**Task instructions**
Please retype the entries below word for word, passing over every picture.

* * * * * * *

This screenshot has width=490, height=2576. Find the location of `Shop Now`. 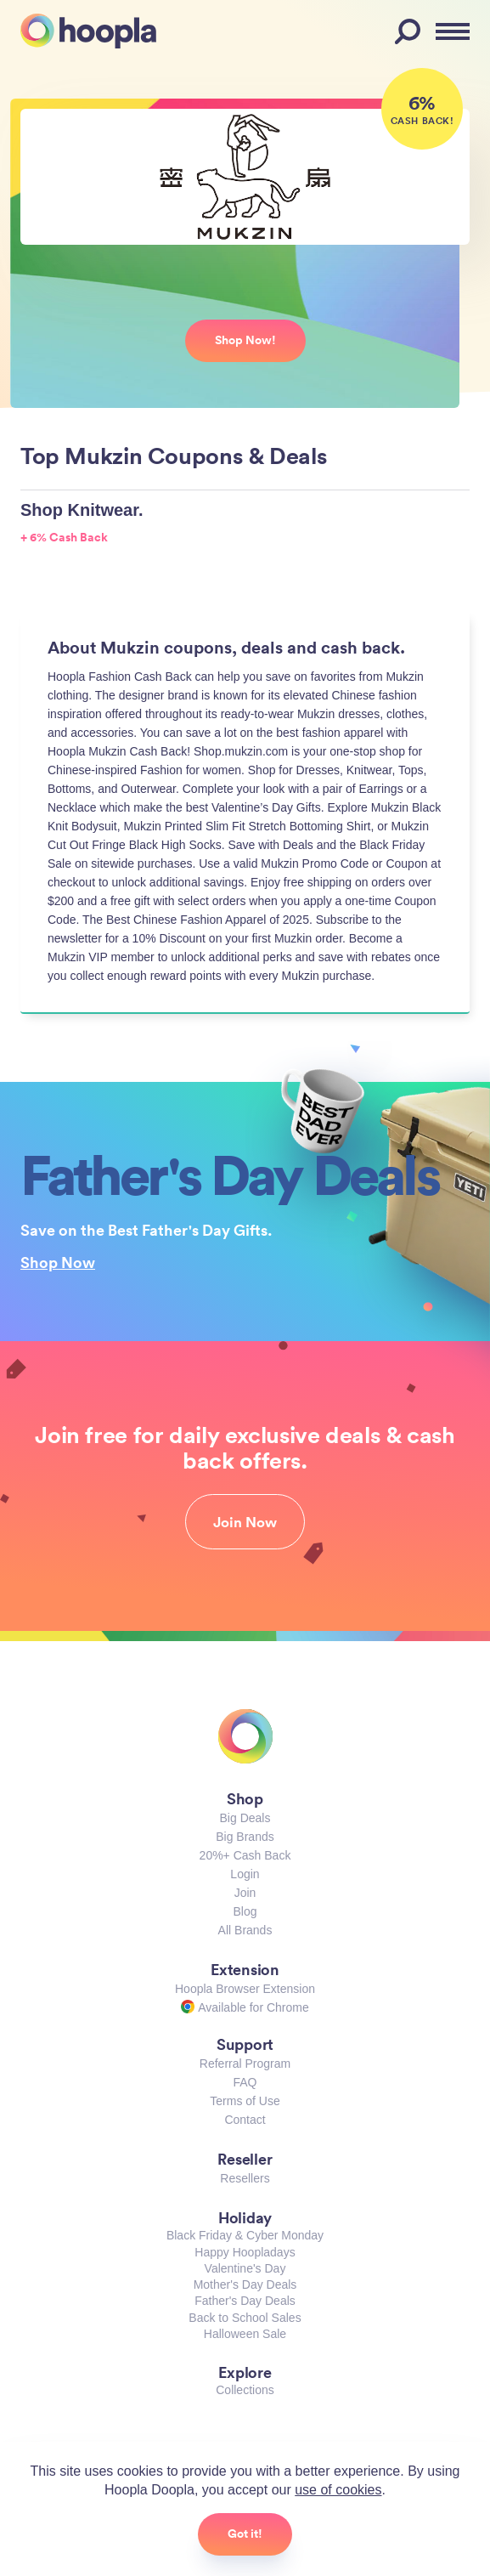

Shop Now is located at coordinates (57, 1262).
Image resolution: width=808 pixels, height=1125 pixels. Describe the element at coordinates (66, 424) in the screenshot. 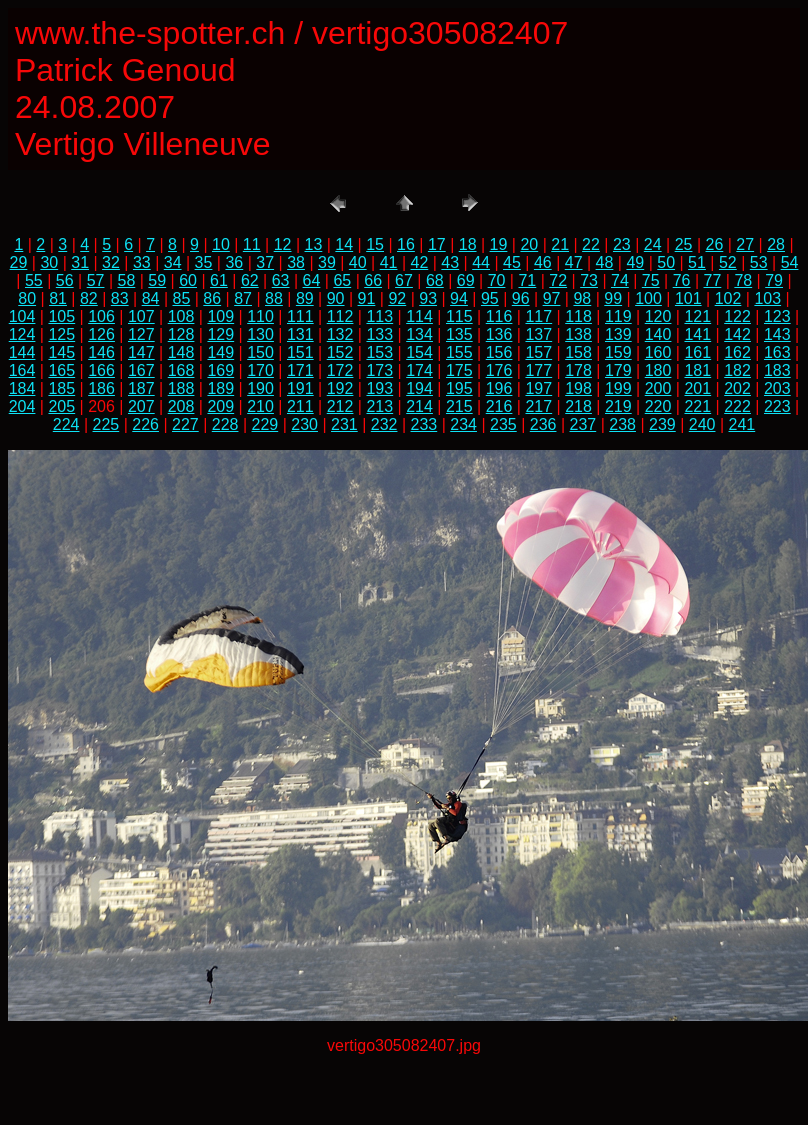

I see `224` at that location.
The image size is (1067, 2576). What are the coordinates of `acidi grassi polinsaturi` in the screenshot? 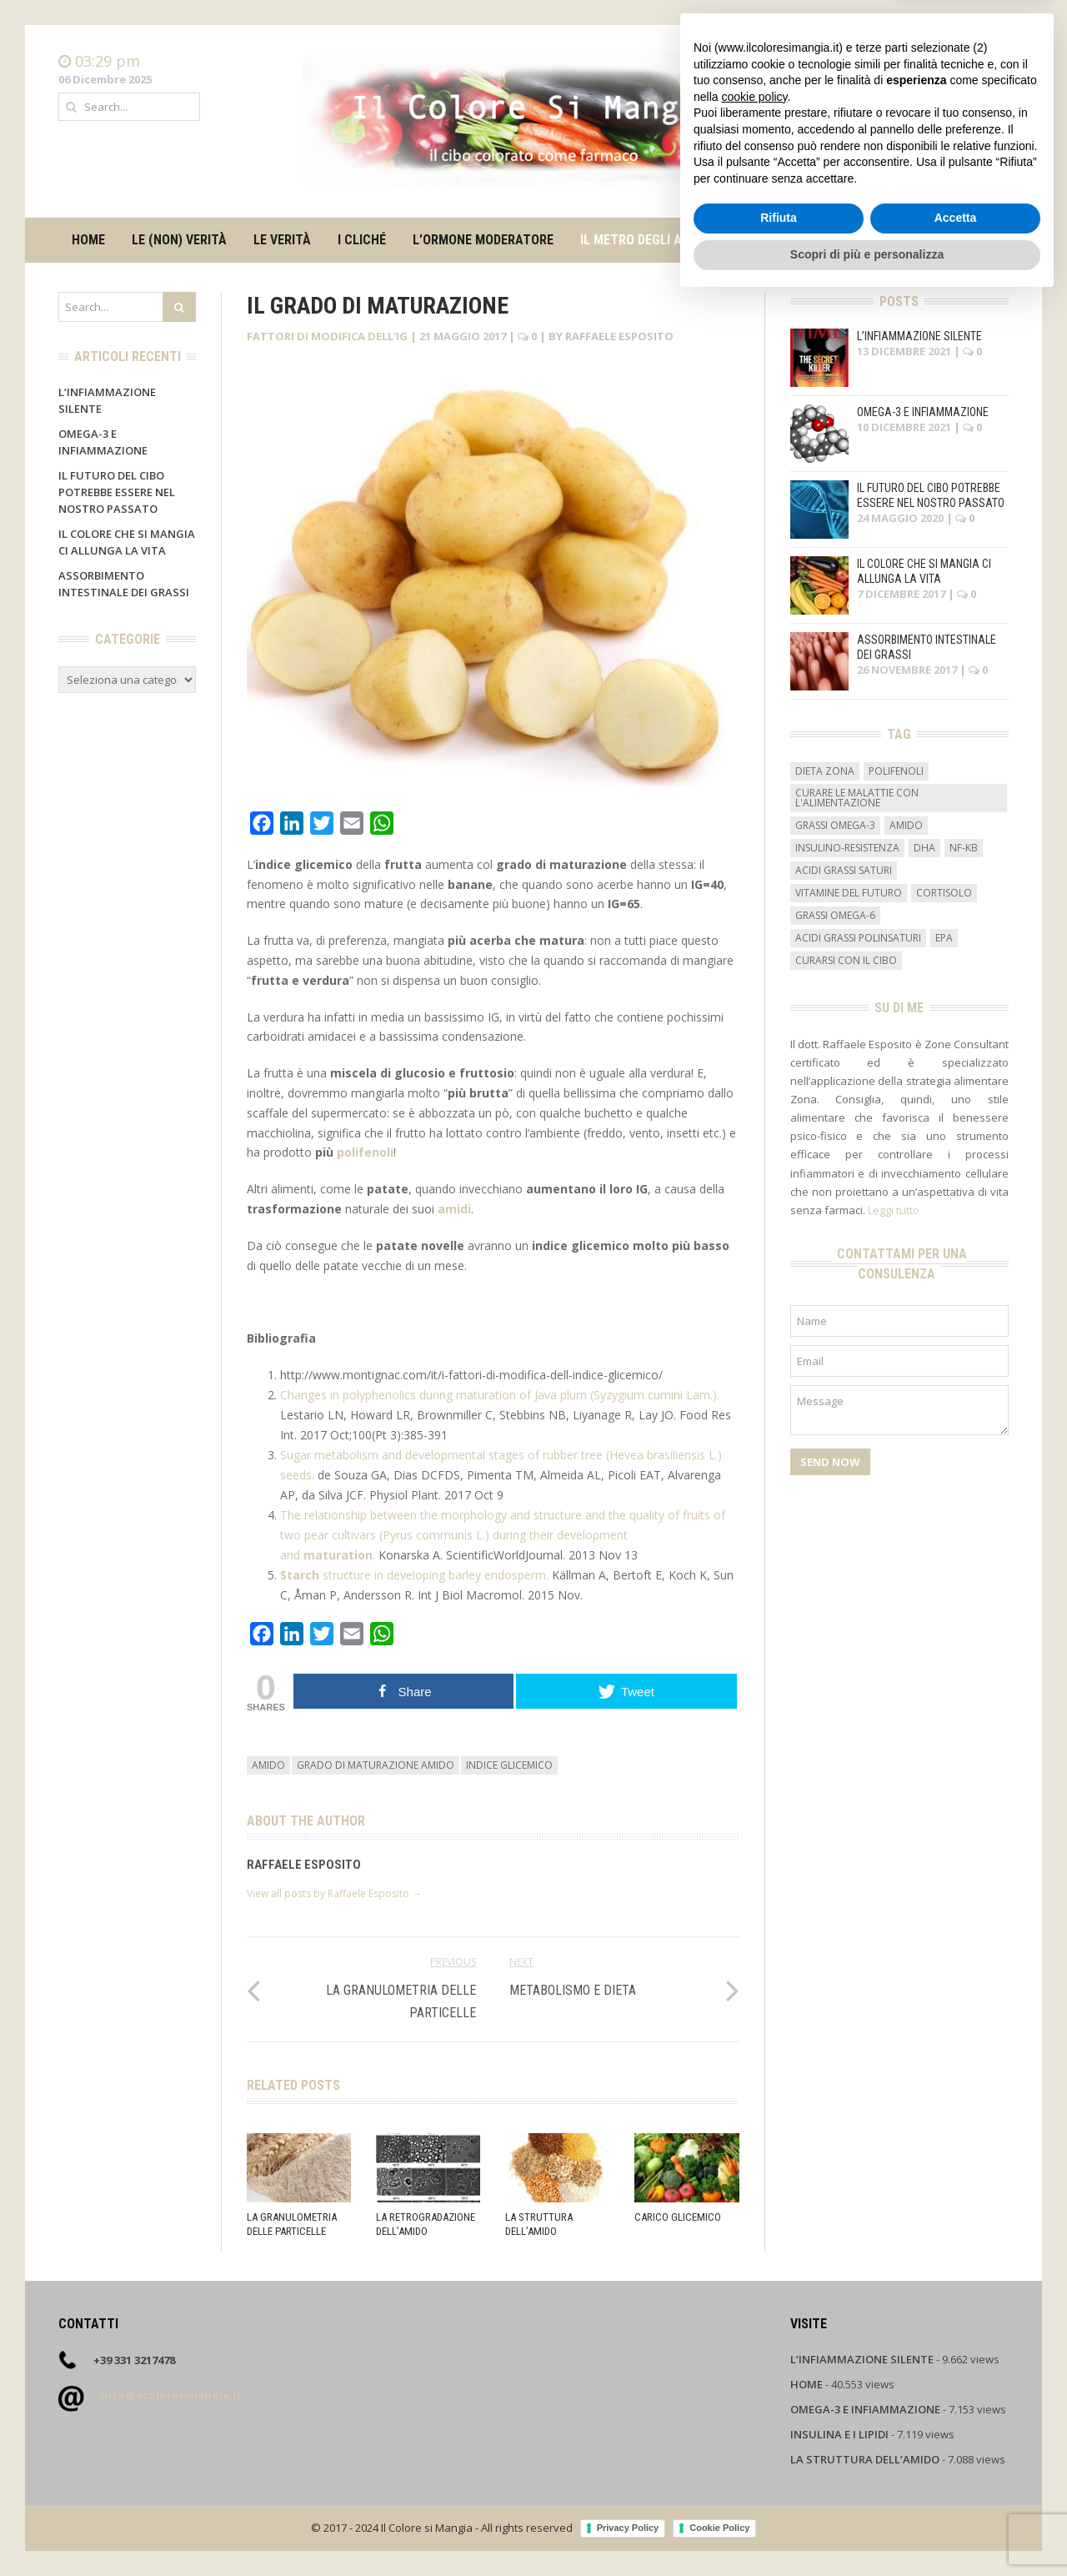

* * * * * * *

**Task answer**
This screenshot has width=490, height=2576. Find the location of `Shop Now`. 

Shop Now is located at coordinates (57, 1262).
Image resolution: width=808 pixels, height=1125 pixels. Describe the element at coordinates (66, 424) in the screenshot. 

I see `224` at that location.
The image size is (1067, 2576). What are the coordinates of `acidi grassi polinsaturi` in the screenshot? 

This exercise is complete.